## WHAT YOU SHOULD DO
From the entries below, reproduce exactly the lines from the one with "shopping bien" through the one with "incomparable.", both included, without images.

## GIVEN DATA

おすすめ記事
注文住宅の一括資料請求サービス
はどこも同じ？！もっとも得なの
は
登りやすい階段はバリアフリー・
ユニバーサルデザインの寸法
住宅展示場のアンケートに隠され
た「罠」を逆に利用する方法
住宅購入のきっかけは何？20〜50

* * *

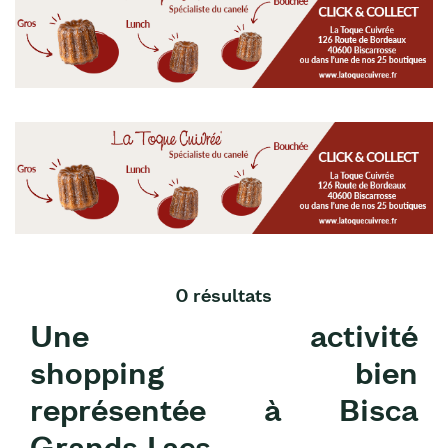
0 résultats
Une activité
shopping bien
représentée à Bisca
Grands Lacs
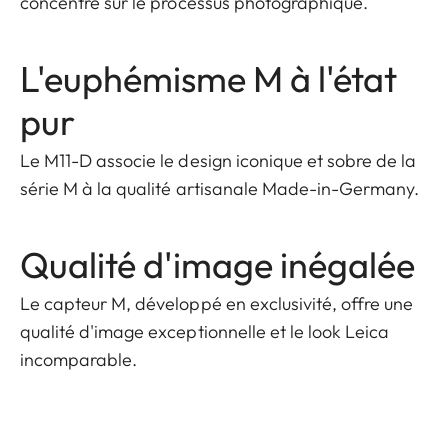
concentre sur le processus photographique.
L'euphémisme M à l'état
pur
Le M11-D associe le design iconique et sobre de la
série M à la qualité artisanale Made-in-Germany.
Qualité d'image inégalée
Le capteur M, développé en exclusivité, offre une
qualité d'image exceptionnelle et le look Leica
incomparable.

## FINAL ANSWER
shopping bien
représentée à Bisca
Grands Lacs
concentre sur le processus photographique.
L'euphémisme M à l'état
pur
Le M11-D associe le design iconique et sobre de la
série M à la qualité artisanale Made-in-Germany.
Qualité d'image inégalée
Le capteur M, développé en exclusivité, offre une
qualité d'image exceptionnelle et le look Leica
incomparable.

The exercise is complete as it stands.